Blended Workplaces Best Practices: When to Outsource vs. Insource

Apr 11, 2024 | best practices, thought leadership

A leader’s work is timed to a drumbeat. We are consistently evaluating whether our organizations are operating in the right model, with the right capacity, dedicated to the right business outcomes. The modern workplace demands agility, yet the prevailing workforce design mentality is decades old. Employee hiring and headcounts are still touted as an indicator of an organization’s success or health. The pattern that follows is re-org, right-size, hire, re-org…

Consider what your team could achieve if we broke the cycle and re-imagined your workforce. A blended model – one that consistently considers flexible talent in strategy and planning – operates as an accelerator for innovation and an employee retention driver. With a blended workforce model, you gain greater control of your talent budget, business agility, and the opportunity to invest deeply into employees who will lead your organization forward.

We have had choice and flexibility in how we hire for years – contractors, vendors, suppliers, freelancers – these are not new talent solutions.
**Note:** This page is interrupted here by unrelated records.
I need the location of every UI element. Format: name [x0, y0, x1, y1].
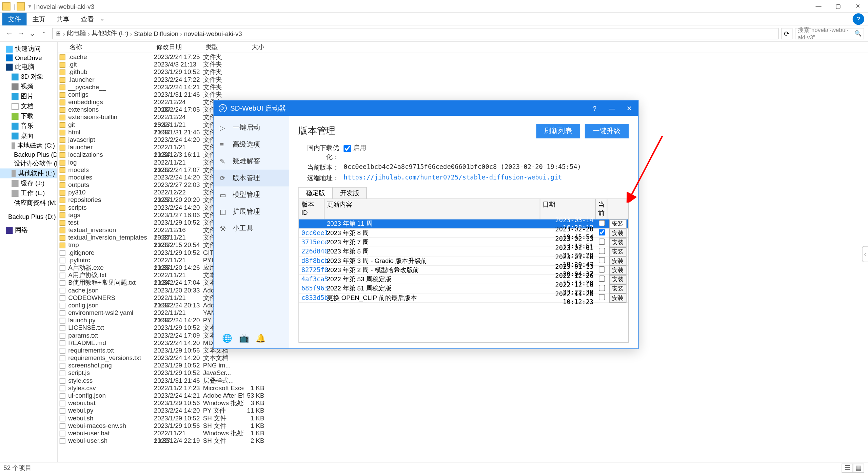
launcher-nav-1[interactable]: ≡高级选项	[214, 136, 289, 153]
install-button[interactable]: 安装	[609, 256, 626, 265]
file-row[interactable]: webui-macos-env.sh2023/1/29 10:56SH 文件1 …	[58, 422, 868, 430]
col-size[interactable]: 大小	[243, 43, 267, 52]
file-row[interactable]: .cache2023/2/24 17:25文件夹	[58, 53, 868, 61]
file-row[interactable]: webui-user.sh2022/12/4 22:19SH 文件2 KB	[58, 437, 868, 444]
sidebar-item-20[interactable]: 网络	[0, 225, 57, 235]
help-button[interactable]: ?	[853, 13, 864, 24]
install-button[interactable]: 安装	[609, 247, 626, 256]
dialog-close-button[interactable]: ✕	[621, 105, 638, 112]
dialog-minimize-button[interactable]: —	[603, 105, 620, 112]
file-row[interactable]: style.css2023/1/31 21:46层叠样式...	[58, 377, 868, 384]
current-checkbox[interactable]	[598, 266, 605, 273]
col-type[interactable]: 类型	[203, 43, 243, 52]
install-button[interactable]: 安装	[609, 219, 626, 228]
install-button[interactable]: 安装	[609, 238, 626, 247]
current-checkbox[interactable]	[598, 276, 605, 282]
current-checkbox[interactable]	[598, 257, 605, 263]
th-id[interactable]: 版本 ID	[299, 199, 324, 219]
col-name[interactable]: 名称	[67, 43, 154, 52]
current-checkbox[interactable]	[598, 239, 605, 245]
refresh-list-button[interactable]: 刷新列表	[536, 124, 580, 138]
launcher-nav-6[interactable]: ⚒小工具	[214, 220, 289, 236]
back-button[interactable]: ←	[3, 29, 15, 38]
file-row[interactable]: styles.csv2022/11/2 17:23Microsoft Excel…	[58, 384, 868, 392]
ribbon-tab-2[interactable]: 共享	[51, 13, 75, 25]
current-checkbox[interactable]	[598, 220, 605, 226]
version-id[interactable]: 685f963	[299, 285, 324, 292]
install-button[interactable]: 安装	[609, 265, 626, 274]
view-icons-button[interactable]: ▦	[853, 463, 864, 473]
sidebar-item-15[interactable]: 工作 (L:)	[0, 188, 57, 198]
ribbon-collapse-button[interactable]: ⌄	[99, 15, 104, 22]
refresh-button[interactable]: ⟳	[781, 27, 792, 39]
file-row[interactable]: webui.sh2023/1/29 10:52SH 文件1 KB	[58, 414, 868, 422]
file-row[interactable]: requirements_versions.txt2023/2/24 14:20…	[58, 354, 868, 362]
view-details-button[interactable]: ☰	[842, 463, 853, 473]
sidebar-item-16[interactable]: 供应商资料 (M:)	[0, 198, 57, 208]
launcher-nav-4[interactable]: ▭模型管理	[214, 186, 289, 203]
close-button[interactable]: ✕	[848, 0, 868, 13]
ribbon-tab-0[interactable]: 文件	[2, 13, 27, 25]
sidebar-item-0[interactable]: 快速访问	[0, 44, 57, 54]
footer-icon-1[interactable]: 📺	[239, 334, 249, 343]
download-opt-checkbox[interactable]: 启用	[343, 143, 366, 162]
one-click-upgrade-button[interactable]: 一键升级	[585, 124, 629, 138]
file-row[interactable]: webui.py2023/2/24 14:20PY 文件11 KB	[58, 407, 868, 414]
file-row[interactable]: ui-config.json2023/2/24 14:21Adobe After…	[58, 392, 868, 399]
sidebar-item-10[interactable]: 本地磁盘 (C:)	[0, 141, 57, 151]
footer-icon-2[interactable]: 🔔	[256, 334, 265, 343]
up-button[interactable]: ↑	[38, 29, 50, 38]
sidebar-item-4[interactable]: 视频	[0, 82, 57, 92]
version-tab-1[interactable]: 开发版	[333, 187, 367, 198]
version-tab-0[interactable]: 稳定版	[298, 187, 333, 198]
version-id[interactable]: 82725f0	[299, 266, 324, 274]
sidebar-item-5[interactable]: 图片	[0, 92, 57, 101]
sidebar-item-3[interactable]: 3D 对象	[0, 72, 57, 82]
file-row[interactable]: __pycache__2023/2/24 14:21文件夹	[58, 83, 868, 91]
crumb-1[interactable]: 其他软件 (L:)	[92, 29, 128, 38]
install-button[interactable]: 安装	[609, 293, 626, 302]
footer-icon-0[interactable]: 🌐	[222, 334, 232, 343]
sidebar-item-7[interactable]: 下载	[0, 111, 57, 121]
sidebar-item-9[interactable]: 桌面	[0, 131, 57, 141]
crumb-3[interactable]: novelai-webui-aki-v3	[184, 30, 242, 37]
crumb-2[interactable]: Stable Diffusion	[134, 30, 178, 37]
sidebar-item-18[interactable]: Backup Plus (D:)	[0, 212, 57, 221]
edge-tab[interactable]: ‹	[862, 246, 868, 262]
sidebar-item-11[interactable]: Backup Plus (D:)	[0, 151, 57, 159]
current-checkbox[interactable]	[598, 285, 605, 291]
ribbon-tab-3[interactable]: 查看	[75, 13, 100, 25]
current-checkbox[interactable]	[598, 248, 605, 254]
file-row[interactable]: script.js2023/1/29 10:52JavaScr...	[58, 369, 868, 377]
crumb-0[interactable]: 此电脑	[67, 29, 86, 38]
version-id[interactable]: 0cc0ee1	[299, 229, 324, 237]
file-row[interactable]: .git2023/4/3 21:13文件夹	[58, 61, 868, 68]
file-row[interactable]: .github2023/1/29 10:52文件夹	[58, 68, 868, 76]
install-button[interactable]: 安装	[609, 284, 626, 293]
th-desc[interactable]: 更新内容	[324, 199, 540, 219]
launcher-nav-5[interactable]: ◫扩展管理	[214, 203, 289, 220]
minimize-button[interactable]: —	[809, 0, 828, 13]
file-row[interactable]: configs2023/1/31 21:46文件夹	[58, 91, 868, 98]
launcher-nav-0[interactable]: ▷一键启动	[214, 119, 289, 136]
maximize-button[interactable]: ▢	[828, 0, 848, 13]
col-date[interactable]: 修改日期	[154, 43, 203, 52]
remote-url[interactable]: https://jihulab.com/hunter0725/stable-di…	[343, 173, 562, 182]
version-id[interactable]: 226d840	[299, 248, 324, 255]
sidebar-item-13[interactable]: 其他软件 (L:)	[0, 168, 57, 178]
launcher-nav-3[interactable]: ⟳版本管理	[214, 170, 289, 186]
install-button[interactable]: 安装	[609, 274, 626, 284]
file-row[interactable]: webui-user.bat2022/11/21 11:33Windows 批处…	[58, 430, 868, 437]
search-input[interactable]: 搜索"novelai-webui-aki-v3" 🔍	[795, 27, 864, 39]
sidebar-item-12[interactable]: 设计办公软件 (E:)	[0, 158, 57, 168]
th-current[interactable]: 当前	[596, 199, 607, 219]
file-row[interactable]: screenshot.png2023/1/29 10:52PNG im...	[58, 362, 868, 369]
sidebar-item-2[interactable]: 此电脑	[0, 62, 57, 72]
dialog-help-button[interactable]: ?	[586, 105, 603, 112]
sidebar-item-1[interactable]: OneDrive	[0, 54, 57, 62]
version-row[interactable]: c833d5b更换 OPEN_CLIP 前的最后版本2022-11-26 10:…	[299, 293, 628, 303]
th-date[interactable]: 日期	[540, 199, 596, 219]
forward-button[interactable]: →	[15, 29, 26, 38]
version-id[interactable]: 3715ece	[299, 239, 324, 246]
launcher-nav-2[interactable]: ✎疑难解答	[214, 153, 289, 169]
However, leaders often get stuck understanding when and for what roles we should insource (hiring employees) vs. outsource (contract talent).

4 times you can outsource an executive or leader

As the US continues to experience a growing independent workforce, high-earners and senior leaders are carving out their own niche in the independent talent pool. Thirty-two percent of independent workers identified as high-earners (>$150K annually) and 45% indicated that they had an advanced degree in a McKinsey study.
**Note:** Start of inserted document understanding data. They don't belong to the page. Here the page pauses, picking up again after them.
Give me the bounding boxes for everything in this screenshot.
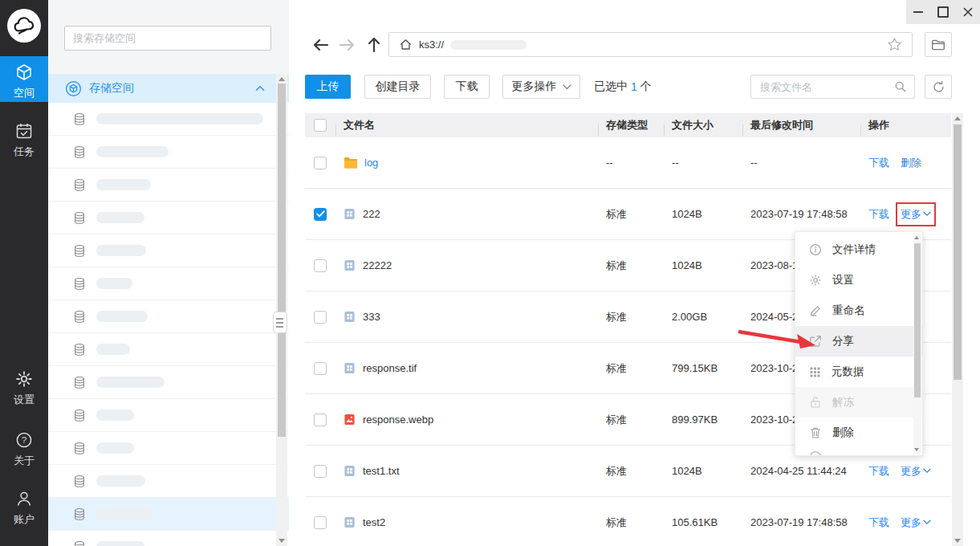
gear-icon xyxy=(809,274,822,287)
bucket-panel-scrollbar[interactable] xyxy=(276,74,287,546)
bucket-item[interactable] xyxy=(48,300,289,333)
favorite-star-icon[interactable] xyxy=(887,37,902,52)
table-row: test2标准105.61KB2023-07-19 17:48:58下载更多 xyxy=(305,497,951,546)
sidebar-item-tasks[interactable]: 任务 xyxy=(0,115,48,161)
close-button[interactable] xyxy=(955,0,980,24)
panel-collapse-handle[interactable] xyxy=(273,312,287,333)
scroll-up-arrow-icon[interactable] xyxy=(914,236,919,239)
scroll-down-arrow-icon[interactable] xyxy=(954,539,961,543)
row-action-more[interactable]: 更多 xyxy=(901,464,931,479)
menu-item-gear[interactable]: 设置 xyxy=(795,265,922,295)
cloud-logo-icon xyxy=(12,15,36,36)
back-button[interactable] xyxy=(311,35,331,55)
sidebar-item-account[interactable]: 账户 xyxy=(0,483,48,528)
modified-time: 2023-07-19 17:48:58 xyxy=(742,208,860,220)
scrollbar-thumb[interactable] xyxy=(914,243,921,397)
gear-icon xyxy=(15,370,33,388)
row-checkbox[interactable] xyxy=(314,157,327,169)
share-icon xyxy=(809,335,822,348)
bucket-item[interactable] xyxy=(48,234,289,267)
row-checkbox[interactable] xyxy=(314,516,327,529)
menu-scrollbar[interactable] xyxy=(913,234,921,454)
chevron-up-icon[interactable] xyxy=(255,85,265,92)
menu-item-trash[interactable]: 删除 xyxy=(795,418,922,448)
menu-item-share[interactable]: 分享 xyxy=(795,326,922,357)
maximize-button[interactable] xyxy=(931,0,956,24)
bucket-item[interactable] xyxy=(48,432,289,465)
row-checkbox[interactable] xyxy=(314,362,327,375)
row-action-download[interactable]: 下载 xyxy=(868,156,889,170)
file-icon xyxy=(344,362,356,374)
row-checkbox[interactable] xyxy=(314,414,327,426)
row-action-download[interactable]: 下载 xyxy=(868,464,889,479)
chevron-down-icon xyxy=(923,211,931,217)
scroll-down-arrow-icon[interactable] xyxy=(914,448,919,451)
unlock-icon xyxy=(809,396,822,409)
bucket-section-header[interactable]: 存储空间 xyxy=(48,74,289,103)
scrollbar-thumb[interactable] xyxy=(278,84,286,437)
bucket-item[interactable] xyxy=(48,465,289,498)
more-operations-button[interactable]: 更多操作 xyxy=(502,75,580,99)
forward-button[interactable] xyxy=(337,35,356,55)
menu-item-grid[interactable]: 元数据 xyxy=(795,357,922,387)
storage-type: 标准 xyxy=(598,310,664,324)
storage-type: -- xyxy=(598,157,664,169)
svg-text:?: ? xyxy=(22,435,26,445)
up-button[interactable] xyxy=(364,35,384,55)
file-size: 1024B xyxy=(664,259,742,271)
select-all-checkbox[interactable] xyxy=(314,119,327,132)
bucket-item[interactable] xyxy=(48,169,289,202)
chevron-down-icon xyxy=(563,84,571,90)
refresh-button[interactable] xyxy=(925,75,952,99)
refresh-icon xyxy=(932,80,945,94)
minimize-button[interactable] xyxy=(906,0,931,24)
column-header-storage-type: 存储类型 xyxy=(598,118,664,132)
bucket-search-input[interactable] xyxy=(64,26,271,51)
bucket-item[interactable] xyxy=(48,498,289,531)
bucket-icon xyxy=(73,442,86,455)
table-scrollbar[interactable] xyxy=(952,113,963,546)
bucket-item[interactable] xyxy=(48,333,289,366)
row-action-more[interactable]: 更多 xyxy=(901,207,931,222)
redacted-bucket-name xyxy=(96,344,130,355)
bucket-item[interactable] xyxy=(48,267,289,300)
storage-type: 标准 xyxy=(598,259,664,273)
sidebar-item-about[interactable]: ? 关于 xyxy=(0,424,48,469)
menu-item-info[interactable]: 文件详情 xyxy=(795,234,922,265)
address-bar[interactable]: ks3:// xyxy=(388,32,913,57)
bucket-item[interactable] xyxy=(48,103,289,136)
file-search-input[interactable] xyxy=(758,80,889,94)
row-checkbox[interactable] xyxy=(314,465,327,478)
sidebar-item-settings[interactable]: 设置 xyxy=(0,363,48,408)
scroll-down-arrow-icon[interactable] xyxy=(279,539,285,543)
file-name: 222 xyxy=(363,208,380,220)
row-action-download[interactable]: 下载 xyxy=(868,515,889,530)
bucket-item[interactable] xyxy=(48,366,289,399)
app-logo xyxy=(7,9,41,43)
file-name: 22222 xyxy=(363,259,392,271)
row-checkbox[interactable] xyxy=(314,311,327,324)
row-actions: 下载更多 xyxy=(860,515,951,530)
storage-type: 标准 xyxy=(598,207,664,222)
scroll-up-arrow-icon[interactable] xyxy=(954,116,961,120)
menu-item-label: 分享 xyxy=(832,334,854,348)
upload-button[interactable]: 上传 xyxy=(305,75,351,99)
create-directory-button[interactable]: 创建目录 xyxy=(364,75,431,99)
download-button[interactable]: 下载 xyxy=(444,75,490,99)
scrollbar-thumb[interactable] xyxy=(954,124,962,380)
open-folder-button[interactable] xyxy=(925,32,952,57)
row-checkbox[interactable] xyxy=(314,259,327,272)
file-name[interactable]: log xyxy=(364,157,378,169)
bucket-item[interactable] xyxy=(48,136,289,169)
bucket-item[interactable] xyxy=(48,202,289,234)
bucket-item[interactable] xyxy=(48,399,289,432)
row-action-download[interactable]: 下载 xyxy=(868,207,889,222)
bucket-item[interactable] xyxy=(48,531,289,546)
row-action-more[interactable]: 更多 xyxy=(901,515,931,530)
menu-item-pencil[interactable]: 重命名 xyxy=(795,295,922,326)
question-icon: ? xyxy=(15,431,33,449)
row-action-delete[interactable]: 删除 xyxy=(901,156,921,170)
scroll-up-arrow-icon[interactable] xyxy=(279,77,285,81)
row-checkbox[interactable] xyxy=(314,208,327,221)
sidebar-item-space[interactable]: 空间 xyxy=(0,56,48,102)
Senior leaders, like many independent workers, opt out of the employee workforce for the autonomy and flexibility of contract engagements after years of working their way up in organizations. By opting into independent work, leaders can control how much, for whom, and on what projects they work.
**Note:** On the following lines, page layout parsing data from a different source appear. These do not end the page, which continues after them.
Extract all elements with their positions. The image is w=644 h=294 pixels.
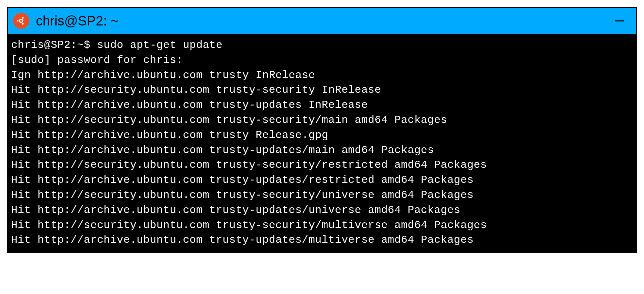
output-line: Hit http://security.ubuntu.com trusty-se…	[11, 218, 633, 233]
output-line: Hit http://archive.ubuntu.com trusty-upd…	[11, 203, 633, 218]
ubuntu-icon	[13, 13, 29, 29]
svg-point-0	[19, 19, 22, 22]
command-text: sudo apt-get update	[97, 39, 222, 51]
output-line: Hit http://archive.ubuntu.com trusty-upd…	[11, 233, 633, 248]
titlebar[interactable]: chris@SP2: ~	[8, 8, 636, 34]
window-title: chris@SP2: ~	[36, 13, 118, 28]
output-line: Hit http://security.ubuntu.com trusty-se…	[11, 188, 633, 203]
output-line: Hit http://archive.ubuntu.com trusty-upd…	[11, 98, 633, 113]
terminal-body[interactable]: chris@SP2:~$ sudo apt-get update [sudo] …	[8, 34, 636, 252]
svg-point-2	[22, 17, 24, 19]
output-line: Hit http://security.ubuntu.com trusty-se…	[11, 158, 633, 173]
minimize-button[interactable]	[613, 14, 626, 27]
prompt: chris@SP2:~$	[11, 39, 90, 51]
output-line: Hit http://archive.ubuntu.com trusty Rel…	[11, 128, 633, 143]
output-line: Hit http://security.ubuntu.com trusty-se…	[11, 113, 633, 128]
output-line: [sudo] password for chris:	[11, 53, 633, 68]
command-line: chris@SP2:~$ sudo apt-get update	[11, 38, 633, 53]
output-line: Ign http://archive.ubuntu.com trusty InR…	[11, 68, 633, 83]
output-line: Hit http://security.ubuntu.com trusty-se…	[11, 83, 633, 98]
svg-point-3	[22, 23, 24, 25]
output-line: Hit http://archive.ubuntu.com trusty-upd…	[11, 173, 633, 188]
output-line: Hit http://archive.ubuntu.com trusty-upd…	[11, 143, 633, 158]
svg-point-1	[16, 20, 18, 22]
minimize-icon	[615, 20, 624, 21]
terminal-window: chris@SP2: ~ chris@SP2:~$ sudo apt-get u…	[7, 7, 637, 253]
  • Market validation & start-up phases. If you’re like me, and every other start-up veteran out there, you’ll remember when “employee #196” meant some kind of elevated social status – pre-Series B, C & D, pre-IPO. Here’s what else it meant- pre-layoff, pre-pivot 1,2,3 and 4. In periods of market validation or start-up phases, consider tapping in industry, product, or capability-specific senior leaders or executives. Experienced leaders with transferrable skill sets can step in to establish success indicators, write a business strategy, and build a delivery team while establishing trust and cultural expectations. The validation phase is a repeatable motion, and an experienced fractional leader can have a meaningful impact on the future of an organization without the long-term investment in a full-time executive.
  • Leave backfills & flexible employee return to work models. In the US around 43% of highly qualified women with children leave their careers or off-ramp for a period of time according to a study by the Harvard Business Review. As organizations work to build family leave programs, they often fail to consider that the work a parent leaves behind while on leave is deeply important to them. Consider where that work goes when someone steps away to care for their family – it often falls to peers who already have full-time commitments. Enabling flexible talent models is a means to provide trusted leave backfill coverage, reducing the burden on peers, and affording organizations and parents a working model that allows for more options upon return. This allows an individual, who your organization deeply values and has fostered into leadership, to return to work in a capacity and on a timeline that works for everyone, should that be an immediate full return or a job share working model while the new parent ramps back into role.
  • Key moments of change. In times of change, it’s easy to fall back on cultural norms and old ways of working. As you plan for a significant change – a re-org, a merger or acquisition, a leadership shake-up, a company pivot or crisis – consider bringing in an objective leadership team or brain trust to help your team. An experienced contract squad can support planning, provide a sounding board, evaluate risks, uncover employee sentiment, and operate as SMEs in internal and external comms, ROB, culture and org design and integration, while you continue to deliver in your day job.
  • Scale sprints. Taking an organization from scrappy-to-scale is like powering through that awkward tween phase. Bringing in a consultant to bridge the transition will both create a support system for your legacy leaders, who may find themselves under-skilled for the road ahead, and help to design the leadership team capabilities when the organization emerges on the other side.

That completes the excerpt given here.